(SOURCE DATA begins)
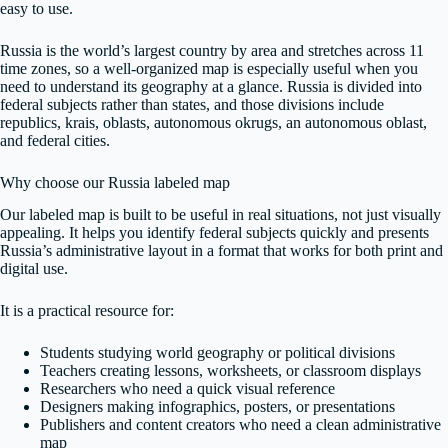
easy to use.
Russia is the world’s largest country by area and stretches across 11
time zones, so a well-organized map is especially useful when you
need to understand its geography at a glance. Russia is divided into
federal subjects rather than states, and those divisions include
republics, krais, oblasts, autonomous okrugs, an autonomous oblast,
and federal cities.
Why choose our Russia labeled map
Our labeled map is built to be useful in real situations, not just visually
appealing. It helps you identify federal subjects quickly and presents
Russia’s administrative layout in a format that works for both print and
digital use.
It is a practical resource for:
Students studying world geography or political divisions
Teachers creating lessons, worksheets, or classroom displays
Researchers who need a quick visual reference
Designers making infographics, posters, or presentations
Publishers and content creators who need a clean administrative
map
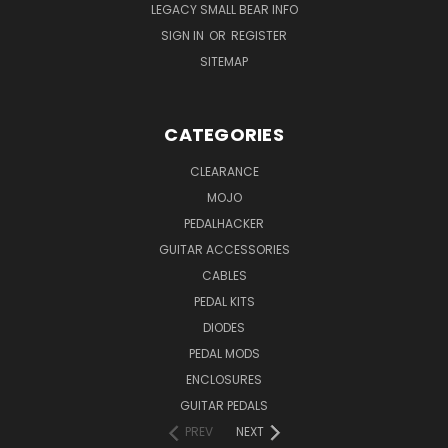
LEGACY SMALL BEAR INFO
SIGN IN
OR
REGISTER
SITEMAP
CATEGORIES
CLEARANCE
MOJO
PEDALHACKER
GUITAR ACCESSORIES
CABLES
PEDAL KITS
DIODES
PEDAL MODS
ENCLOSURES
GUITAR PEDALS
PREV
NEXT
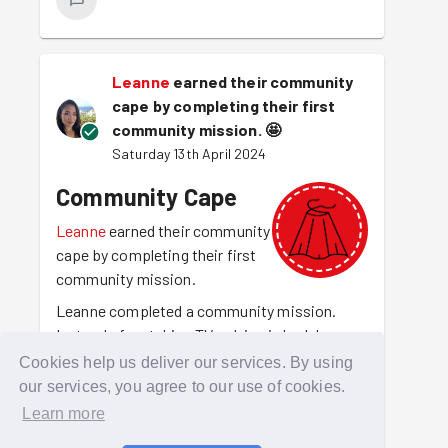
Leanne
earned their community
cape by completing their first
community mission.
🤩
Saturday 13th April 2024
Community Cape
Leanne
earned their community
cape by completing their first
community mission.
Leanne completed a community mission.
Instead of watching TV or lying in bed, Leanne
was out there making their community a
Cookies help us deliver our services. By using
better place to be. For making that choice
our services, you agree to our use of cookies.
they have earned the community cape.
Learn more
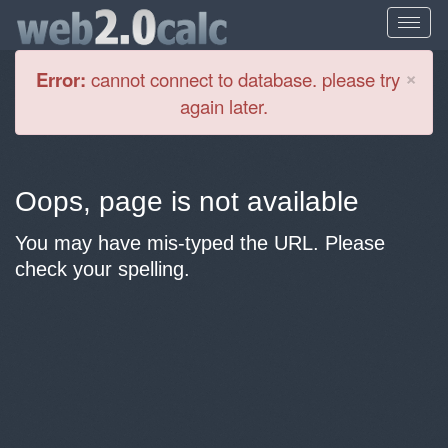
Cl
×
Error:
cannot connect to database. please try
again later.
Oops, page is not available
You may have mis-typed the URL. Please
check your spelling.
(SOURCE DATA ends)
The records above need to be copied exactly, though not their pictures.

easy to use.
Russia is the world’s largest country by area and stretches across 11
time zones, so a well-organized map is especially useful when you
need to understand its geography at a glance. Russia is divided into
federal subjects rather than states, and those divisions include
republics, krais, oblasts, autonomous okrugs, an autonomous oblast,
and federal cities.
Why choose our Russia labeled map
Our labeled map is built to be useful in real situations, not just visually
appealing. It helps you identify federal subjects quickly and presents
Russia’s administrative layout in a format that works for both print and
digital use.
It is a practical resource for:
Students studying world geography or political divisions
Teachers creating lessons, worksheets, or classroom displays
Researchers who need a quick visual reference
Designers making infographics, posters, or presentations
Publishers and content creators who need a clean administrative
map
LEGACY SMALL BEAR INFO
SIGN IN
OR
REGISTER
SITEMAP
CATEGORIES
CLEARANCE
MOJO
PEDALHACKER
GUITAR ACCESSORIES
CABLES
PEDAL KITS
DIODES
PEDAL MODS
ENCLOSURES
GUITAR PEDALS
PREV
NEXT
Leanne
earned their community
cape by completing their first
community mission.
🤩
Saturday 13th April 2024
Community Cape
Leanne
earned their community
cape by completing their first
community mission.
Leanne completed a community mission.
Instead of watching TV or lying in bed, Leanne
was out there making their community a
Cookies help us deliver our services. By using
better place to be. For making that choice
our services, you agree to our use of cookies.
they have earned the community cape.
Learn more
Cl
×
Error:
cannot connect to database. please try
again later.
Oops, page is not available
You may have mis-typed the URL. Please
check your spelling.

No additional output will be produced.